(Dataset entries)
● ● ● ●

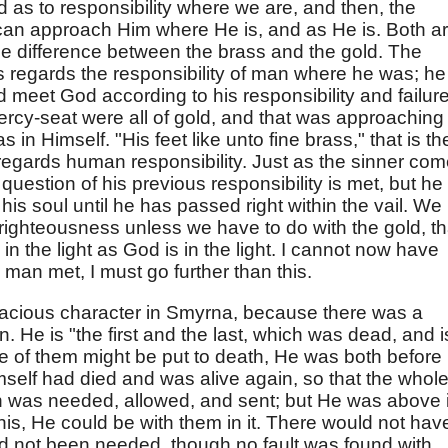
od as to responsibility where we are, and then, the
can approach Him where He is, and as He is. Both a
 the difference between the brass and the gold. The
 regards the responsibility of man where he was; he
d meet God according to his responsibility and failure
ercy-seat were all of gold, and that was approaching
n Himself. "His feet like unto fine brass," that is th
regards human responsibility. Just as the sinner co
question of his previous responsibility is met, but he 
n his soul until he has passed right within the vail. We
 righteousness unless we have to do with the gold, th
in the light as God is in the light. I cannot now have
 man met, I must go further than this.
racious character in Smyrna, because there was a
n. He is "the first and the last, which was dead, and i
e of them might be put to death, He was both before i
Himself had died and was alive again, so that the whol
on was needed, allowed, and sent; but He was above i
this, He could be with them in it. There would not hav
ad not been needed, though no fault was found with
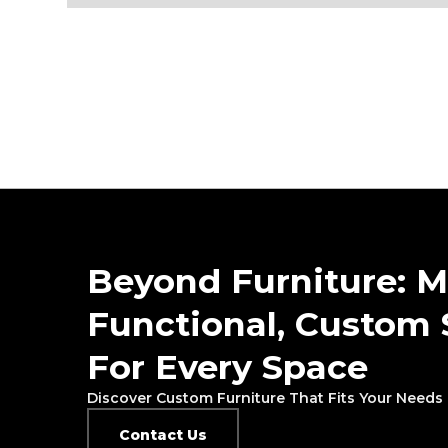
Beyond Furniture: M
Functional, Custom 
For Every Space
Discover Custom Furniture That Fits Your Needs 
Contact Us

● ● ● ●

> **TASK TO COMPLETE**: Begin with the line above that has "can approach Him" and continue through the line that has "regards human responsibility.", setting each one down exactly. Stop there.

> **WRITTEN ANSWER**:
can approach Him where He is, and as He is. Both a
 the difference between the brass and the gold. The
 regards the responsibility of man where he was; he
d meet God according to his responsibility and failure
ercy-seat were all of gold, and that was approaching
n Himself. "His feet like unto fine brass," that is th
regards human responsibility. Just as the sinner co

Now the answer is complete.